Oil output in Libya fell by 172,000 bpd to 928,000 bpd in December 2018, after a group of armed protesters and aggrieved workers took over Sharara oil field, the country’s largest oil field, and forced production to stop until their demands were fulfilled.
It came in OPEC’s monthly report issued on Saturday, which also revealed that OPEC has slashed production in December, as the producer group officially began a fresh round of output cuts.
Oil supplies from the 14-nation OPEC plunged by 751,000 barrels per day to nearly 31.6 million bpd, according to independent figures cited by OPEC in its monthly report.

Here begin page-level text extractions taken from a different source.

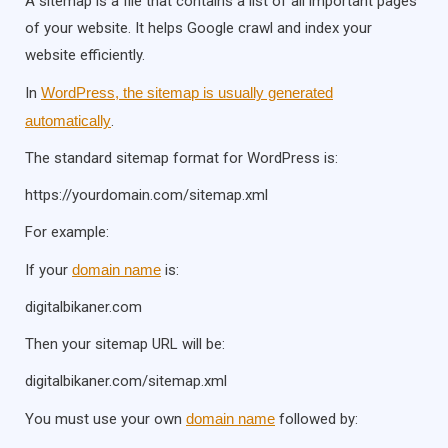
A sitemap is a file that contains a list of all important pages
of your website. It helps Google crawl and index your
website efficiently.
In
WordPress, the sitemap is usually generated
automatically
.
The standard sitemap format for WordPress is:
https://yourdomain.com/sitemap.xml
For example:
If your
domain name
is:
digitalbikaner.com
Then your sitemap URL will be:
digitalbikaner.com/sitemap.xml
You must use your own
domain name
followed by:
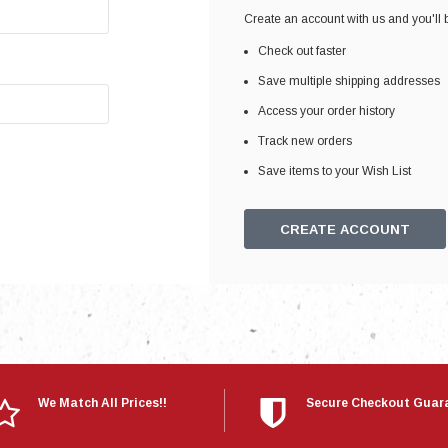
Electronics
Create an account with us and you'll b
Engine
Check out faster
Engine Compone
Save multiple shipping addresses
Exhaust
Access your order history
Track new orders
Sensors
Save items to your Wish List
Suspension
Tuning
CREATE ACCOUNT
Turbo
Body
We Match All Prices!!
Secure Checkout Guar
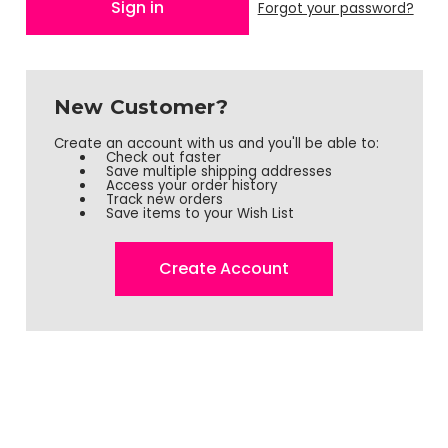
Forgot your password?
New Customer?
Create an account with us and you'll be able to:
Check out faster
Save multiple shipping addresses
Access your order history
Track new orders
Save items to your Wish List
Create Account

The pullback in OPEC production was deepened by supply disruptions in Libya and Iran.
Libya’s oil revenues reached around $24.4 billion in 2018, which is a five year high and a 78% year-on-year increase, despite the instability at different oilfields. mainly Sharara.
The figures were announced on 6 January by the Chairperson of the National Oil Corporation (NOC), Moustafa Sanalla, during a press conference in Benghazi.
December marks OPEC’s first monthly report since Qatar left the organization amid an ongoing rift in the Gulf area.
Excluding Qatar, OPEC forecasts demand for the group’s oil will average 30.8 million bpd in 2019, about 900,000 bpd lower than last year. Demand for OPEC’s oil fell by about 1.2 million bpd last year, the group said.